━━━ Data for review ━━━

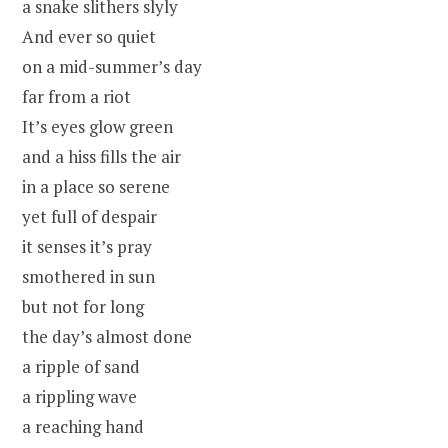
a snake slithers slyly
And ever so quiet
on a mid-summer’s day
far from a riot
It’s eyes glow green
and a hiss fills the air
in a place so serene
yet full of despair
it senses it’s pray
smothered in sun
but not for long
the day’s almost done
a ripple of sand
a rippling wave
a reaching hand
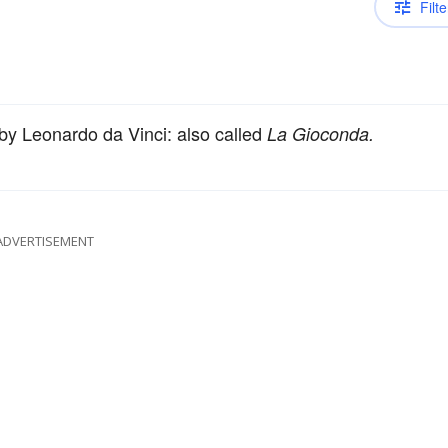
Filte
 by Leonardo da Vinci: also called
La Gioconda.
ADVERTISEMENT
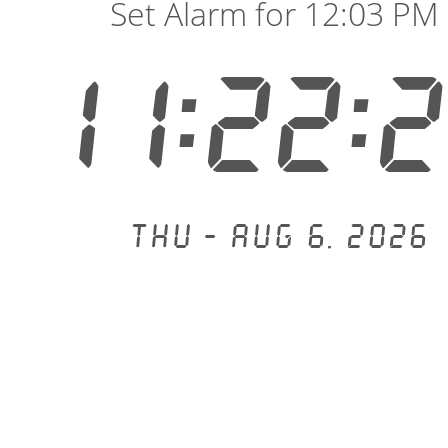
Set Alarm for 12:03 PM
11:22:
Thu - Aug 6, 2026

━━━

Description of the task:
Leave the images out and print each entry exactly.

Worked solution:
a snake slithers slyly
And ever so quiet
on a mid-summer’s day
far from a riot
It’s eyes glow green
and a hiss fills the air
in a place so serene
yet full of despair
it senses it’s pray
smothered in sun
but not for long
the day’s almost done
a ripple of sand
a rippling wave
a reaching hand
Filte
 by Leonardo da Vinci: also called
La Gioconda.
ADVERTISEMENT
Set Alarm for 12:03 PM
11:22:
Thu - Aug 6, 2026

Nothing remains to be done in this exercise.